A "deep import" is simply an ESM import that goes deeper than the package root:
import thingA from 'my-package-name/src/components/thingA' import thingB from '@my-namespace/my-package-name/src/components/thingA'
A namespaced package does not necessitate a deep import if the package name (
package.json:name key) contains a slash:
import thingA from '@my-namespace/my-package-name'
Relative imports (
./path/to/module) are also not considered deep imports, in fact it might be considered bad practice to "shallow import" an exported module from one's own package by it's
package.json:main key location (i.e.
src/index.js) as this can often cause circular dependencies.
Why deep imports can be a problem
Package bundlers are often used to transpile and condense a project to a distributive, single-file version (i.e.
dist/bundle.js).
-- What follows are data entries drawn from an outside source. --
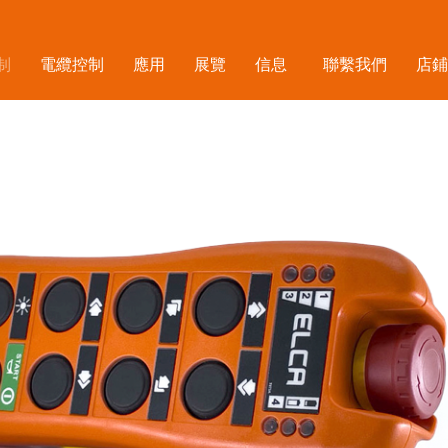
制
電纜控制
應用
展覽
信息
聯繫我們
店鋪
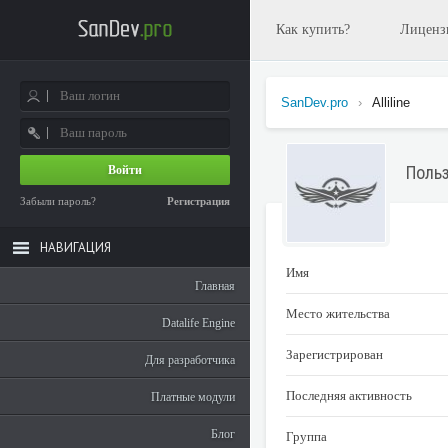
Как купить?
Лиценз
SanDev.pro
›
Alliline
Польз
Войти
Забыли пароль?
Регистрация
НАВИГАЦИЯ
Имя
Главная
Место жительства
Datalife Engine
Зарегистрирован
Для разработчика
Последняя активность
Платные модули
Блог
Группа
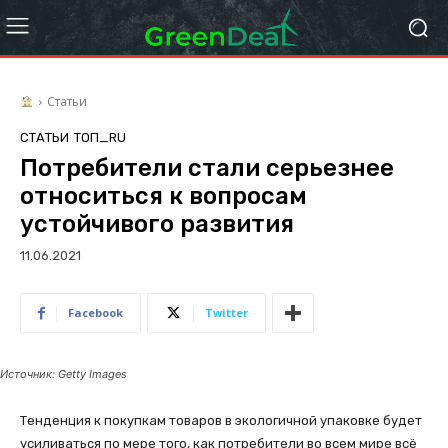
Статьи
СТАТЬИ
ТОП_RU
Потребители стали серьезнее
относиться к вопросам
устойчивого развития
11.06.2021
Facebook
Twitter
Источник: Getty Images
Тенденция к покупкам товаров в экологичной упаковке будет
усиливаться по мере того, как потребители во всем мире всё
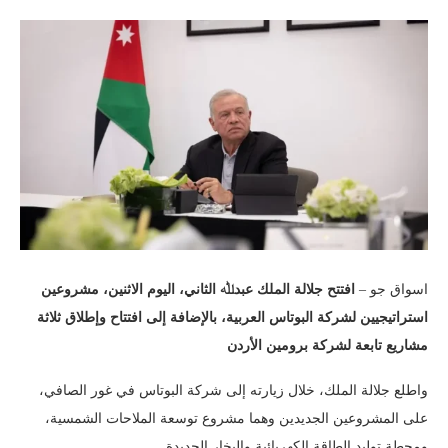
اسواق جو –
افتتح جلالة الملك عبدﷲ الثاني، اليوم الاثنين، مشروعين
استراتيجيين لشركة البوتاس العربية، بالإضافة إلى افتتاح وإطلاق ثلاثة
مشاريع تابعة لشركة برومين الأردن
واطلع جلالة الملك، خلال زيارته إلى شركة البوتاس في غور الصافي،
على المشروعين الجديدين وهما مشروع توسعة الملاحات الشمسية،
ومحطة توليد الطاقة الكهربائية والبخار الجديدة.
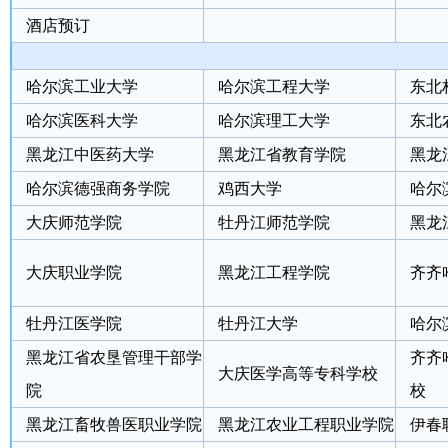
酒店预订
哈尔滨工业大学
哈尔滨工程大学
东北
哈尔滨医科大学
哈尔滨理工大学
东北
黑龙江中医药大学
黑龙江省教育学院
黑龙
哈尔滨德强商务学院
鸡西大学
哈尔
大庆师范学院
牡丹江师范学院
黑龙
大庆职业学院
黑龙江工程学院
齐齐
牡丹江医学院
牡丹江大学
哈尔
黑龙江省农垦管理干部学
齐齐
大庆医学高等专科学校
院
校
黑龙江畜牧兽医职业学院
黑龙江农业工程职业学院
伊春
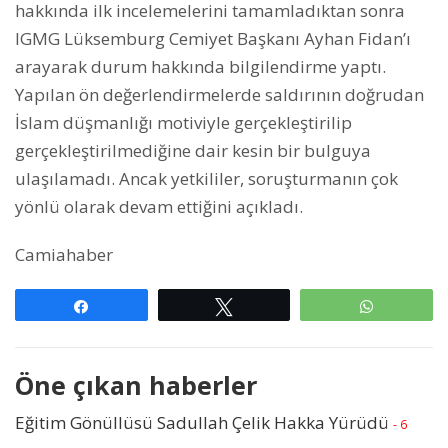
hakkında ilk incelemelerini tamamladıktan sonra
IGMG Lüksemburg Cemiyet Başkanı Ayhan Fidan’ı
arayarak durum hakkında bilgilendirme yaptı.
Yapılan ön değerlendirmelerde saldırının doğrudan
İslam düşmanlığı motiviyle gerçekleştirilip
gerçekleştirilmediğine dair kesin bir bulguya
ulaşılamadı. Ancak yetkililer, soruşturmanın çok
yönlü olarak devam ettiğini açıkladı.
Camiahaber
Paylaş
Tweetle
WhatsAp
Öne çıkan haberler
Eğitim Gönüllüsü Sadullah Çelik Hakka Yürüdü
- 6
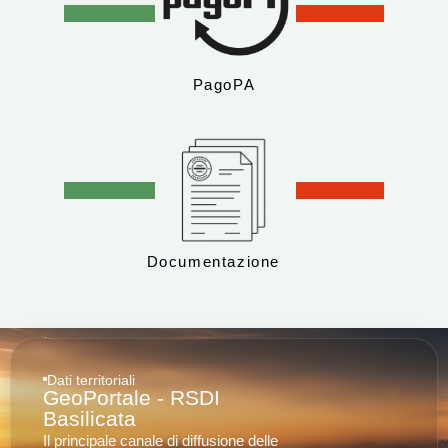
PagoPA
Documentazione
Dati territoriali
GeoPortale - RSDI
Basilicata
Il principale canale di diffusione delle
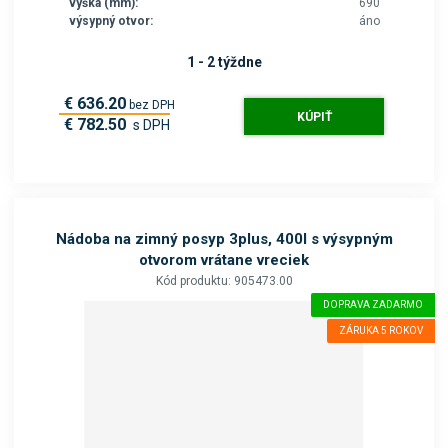
výška (mm):
690
výsypný otvor:
áno
1 - 2 týždne
€ 636.20
bez DPH
KÚPIŤ
€ 782.50
s DPH
Nádoba na zimný posyp 3plus, 400l s výsypným
otvorom vrátane vreciek
Kód produktu: 905473.00
DOPRAVA ZADARMO
ZÁRUKA 5 ROKOV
Other packages that try to deep import from such packages experience errors, as the directory structure from
src may often not be maintained or even included in the published package.
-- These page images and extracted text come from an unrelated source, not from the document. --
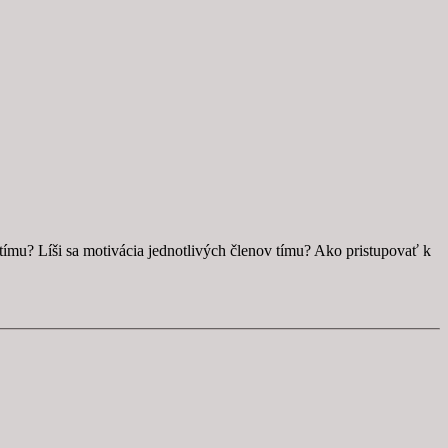
ímu? Líši sa motivácia jednotlivých členov tímu? Ako pristupovať k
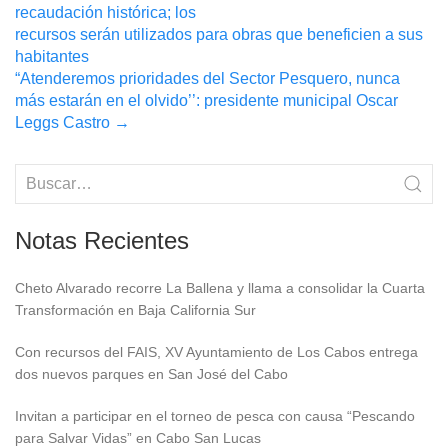
recaudación histórica; los
navigation
recursos serán utilizados para obras que beneficien a sus
habitantes
“Atenderemos prioridades del Sector Pesquero, nunca
más estarán en el olvido’’: presidente municipal Oscar
Leggs Castro
→
Notas Recientes
Cheto Alvarado recorre La Ballena y llama a consolidar la Cuarta
Transformación en Baja California Sur
Con recursos del FAIS, XV Ayuntamiento de Los Cabos entrega
dos nuevos parques en San José del Cabo
Invitan a participar en el torneo de pesca con causa “Pescando
para Salvar Vidas” en Cabo San Lucas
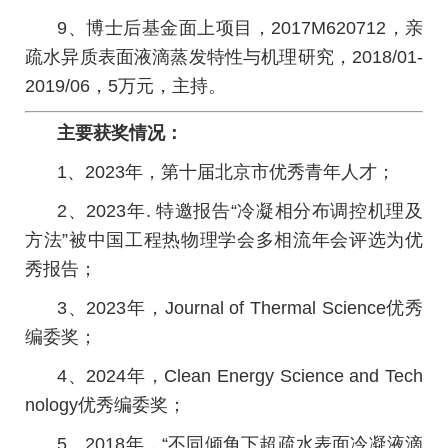
9、博士后基金面上项目，2017M620712，亲
疏水异质表面液滴蒸发特性与机理研究，2018/01-
2019/06，5万元，主持。
主要获奖情况：
1、2023年，第十届北京市优秀青年人才；
2、2023年. 特邀报告“冷凝相分布调控机理及
方法”被中国工程热物理学会多相流年会评选为优
秀报告；
3、2023年，Journal of Thermal Science优秀
编委奖；
4、2024年，Clean Energy Science and Tech
nology优秀编委奖；
5、2018年，“不同倾角下超疏水表面冷凝液滴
Unintended imports and directory changes
A developer might deep import a module from a package when it was not intended to be used outside of the scope of that package. Your changing of the name of an internally-used export or your package's directory structure should not require a major version (breaking change) update for a module that was only intended to be consumed internally.
Modules meant to be imported-from by another package should be exported from the package's entry file (i.e.
src/index.js) and deep imports should not be used unless otherwise prescribed by the package developer.